With astonishing dexterity, the artists’ hands moved, evoking heartwarming notes that struck a chord within the audience and weaving a mesmerising atmosphere. The bewitching interplay of the ghatam by N Guruprasad and the mridangam by Praveen Sparsh was a joy to behold, epitomising the very essence of Carnatic music — a flawless fusion of beats and rhythm.
Violinist Bhaskar breathed life into the music with his instrument, infusing it with emotion. His performance weaved a spellbinding tale within the musical narrative. The synergy between the violin, mridangam, and kanjira played by the renowned artist V Anirudh Athreya for compositions like Sagara Sayana Vibho, Kambhoji, and 4-raga Pallavi was nothing short of magical, leaving the audience utterly spellbound. With each of these pieces adding their own charm to the evening along with the interplay of vocal notes, the event was one to be written into the history books.
As the evening approached, and Nenjukku Needhiyum was performed with its notes skyrocketing, the audience was aware that it was time to return from the realm of swarams and talams to the world of realities. As the musicians took their final bow, the auditorium resounded with ear-splitting applause, and a standing ovation paid tribute to their artistry.

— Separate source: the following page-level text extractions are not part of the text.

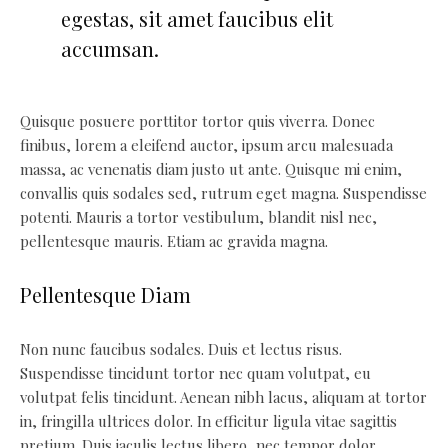
egestas, sit amet faucibus elit
accumsan.
Quisque posuere porttitor tortor quis viverra. Donec
finibus, lorem a eleifend auctor, ipsum arcu malesuada
massa, ac venenatis diam justo ut ante. Quisque mi enim,
convallis quis sodales sed, rutrum eget magna. Suspendisse
potenti. Mauris a tortor vestibulum, blandit nisl nec,
pellentesque mauris. Etiam ac gravida magna.
Pellentesque Diam
Non nunc faucibus sodales. Duis et lectus risus.
Suspendisse tincidunt tortor nec quam volutpat, eu
volutpat felis tincidunt. Aenean nibh lacus, aliquam at tortor
in, fringilla ultrices dolor. In efficitur ligula vitae sagittis
pretium. Duis iaculis lectus libero, nec tempor dolor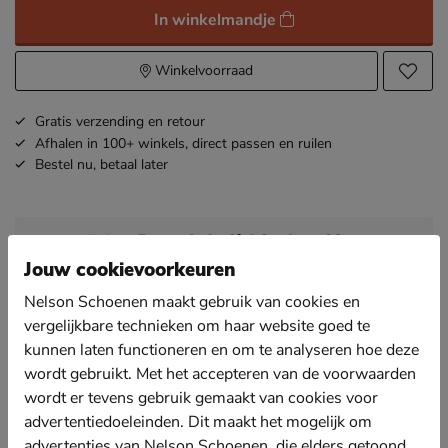
In winkelmandje
Winkelvoorraad
Gratis
verzending en retour
Afhalen in 100+ winkels,
direct passen en ruilen
Bestel nu,
betaal later
Omschrijving
Regarde le Ciel Stefany 03
Artikelnummer 1254107310-63
Jouw cookievoorkeuren
Nelson Schoenen maakt gebruik van cookies en
Regarde Le Ciel Stefany 03 dames enkellaars
vergelijkbare technieken om haar website goed te
Maak je outfit af met deze elegante enkellaarsjes van
kunnen laten functioneren en om te analyseren hoe deze
Regarde Le Ciel.
wordt gebruikt. Met het accepteren van de voorwaarden
Uitgevoerd in zeer zacht leer dat de vorm van de voet
wordt er tevens gebruik gemaakt van cookies voor
aanneemt en zo de ideale pasvorm creëert.
advertentiedoeleinden. Dit maakt het mogelijk om
Gevoerd met zacht textiel dat een aangenaam
advertenties van Nelson Schoenen, die elders getoond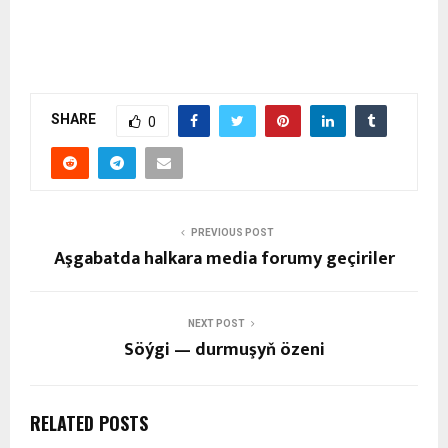
SHARE
0
PREVIOUS POST
Aşgabatda halkara media forumy geçiriler
NEXT POST
Söýgi — durmuşyň özeni
RELATED POSTS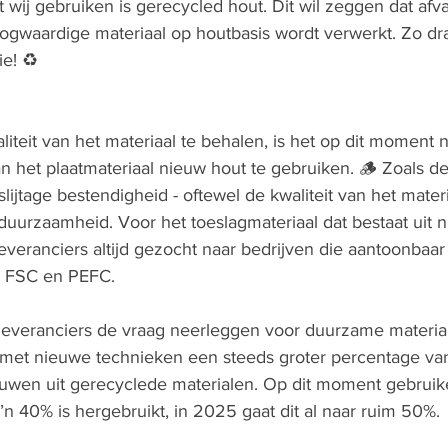
t wij gebruiken is gerecycled hout. Dit wil zeggen dat afv
oogwaardige materiaal op houtbasis wordt verwerkt. Zo dra
e! 
♻️
teit van het materiaal te behalen, is het op dit moment 
n het plaatmateriaal nieuw hout te gebruiken. 🪵 Zoals d
slijtage bestendigheid - oftewel de kwaliteit van het materi
uurzaamheid. Voor het toeslagmateriaal dat bestaat uit 
everanciers altijd gezocht naar bedrijven die aantoonbaa
n FSC en PEFC. 
eleveranciers de vraag neerleggen voor duurzame materia
 met nieuwe technieken een steeds groter percentage van
uwen uit gerecyclede materialen. Op dit moment gebruike
’n 40% is hergebruikt, in 2025 gaat dit al naar ruim 50%. 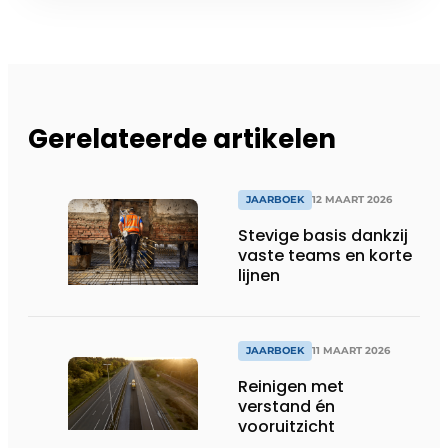
Gerelateerde artikelen
JAARBOEK
12 MAART 2026
Stevige basis dankzij
vaste teams en korte
lijnen
JAARBOEK
11 MAART 2026
Reinigen met
verstand én
vooruitzicht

“Being a part of such a divine musical ensemble was truly exhilarating. Despite my lack of knowledge about Carnatic music, I consider it a true blessing to have been here today. The experiment with the voice has been a resounding success, and I hope that more artists will undertake such initiatives to present beautiful renditions for music enthusiasts like me to deeply immerse in,” says Keerthana, a music aficionado from the city. Stepping out, each individual carried a heart brimming with reverence for the timeless beauty of Carnatic music.